Last fall, San Francisco designer Jay Jeffers included five martini tables in a collection he designed for the Dallas-based lighting and furniture manufacturer Arteriors. The group includes entertaining accoutrements such as trays, bowls and ice buckets in his "collected cool" style. In the spring, New York architect/designer Barry Goralnick introduced 15 16- to 18-inch martini tables in a line for Vanguard, part of his take on "Blended Modern." What's noteworthy is that they're not just variations of wood or metal finishes. They are well thought out, with specific design references, definitely shaken and stirred up.
"Each has its own story," says Goralnick. "There are different looks -- something for everybody. They become kind of jewelry. A piece that makes a room look finished attracts the eye, with a little sex appeal. It makes a room feel good about itself. And as we joke, they're small enough you can throw one into your SUV or an Uber."
They range from really tiny, 8-inch-square or round surfaces to about 18 inches, sometimes larger if the base is slim. Many have pedestals or tripod bases (with up to eight legs, straight or splayed), or even open caged looks.

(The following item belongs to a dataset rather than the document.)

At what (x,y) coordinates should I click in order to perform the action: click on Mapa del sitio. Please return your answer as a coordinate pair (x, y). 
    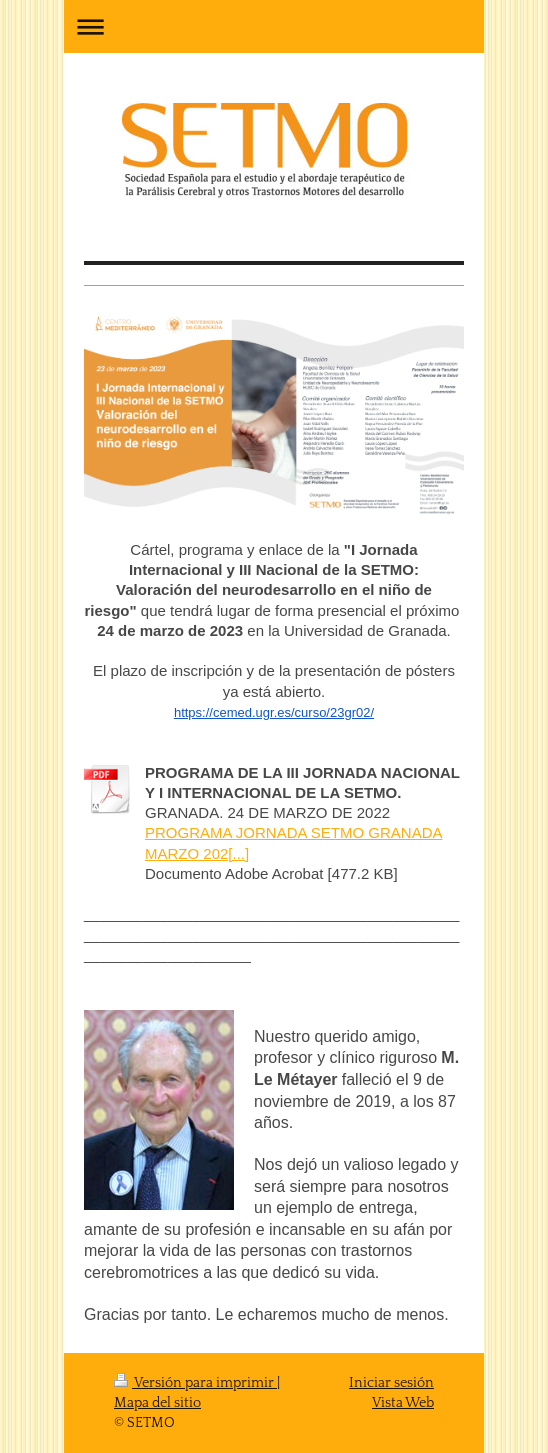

They're priced from under $60 to $3,000. Retailers range from Target to RH and high-end designers, where you may find solid bronze models as pricey as $8,000.
At the high end, there are upscale figured woods like macassar ebony, gilt or silver leaf finishes, brass, stainless steel, glass or acrylic materials. There even are rustic models, like the live edge acacia wood slab tabletop over tripod that looks like branches and actually is crafted from brass from Hooker Furniture. One classical shape from Mitchell Gold and Bob Williams in acrylic with a glass tops is dressed up with stylish bands of gold. One of Kelly Wearstler's designs features figured marble with its black-and-white pattern a part of the design. Jay Jeffers pays homage to color blocking and Mondrian with his slim black-and-white table. There are Eastern inspirations and industrial styles as well as edgy motifs. One table from the (East) Indian company Geometria has a black skull inlaid with bone and wood veneer on tapered legs striped in turned wood and brass.
Some new wrinkles: tiers and removable trays. Chicago designer Julia Buckingham even designed an acrylic trinket table for Global Views, available in pale purple, blue and clear, with a jewelry-like box in a chain link frame that extends to its legs. It's 11 1/4 by 15 3/4 inches and stands 22 3/4 inches.
Williams recommends contrasting materials, textures and colors. "If you have wood case goods in a room, use a martini table in a shiny metal. If you have a lot of metal, choose one in wood or acrylic. You can even change out with your mood or with the seasons," says Williams.
As small as they may be, so many of these martini tables have supersized personalities, and it's pretty easy to find one to suit your style.
"We're always coming out with new pull-up tables each season," says Williams. "The scale is perfect -- whether your room is small or large. There's always a space and a need."
"In the last year," says Kim Shaver, a spokeswoman for Hooker Furniture, "martini tables have been in all of our major collections. They're as essential as an end or coffee table."
Goralnick says that these accent pieces are called spot tables in the industry -- "because they hit the spot."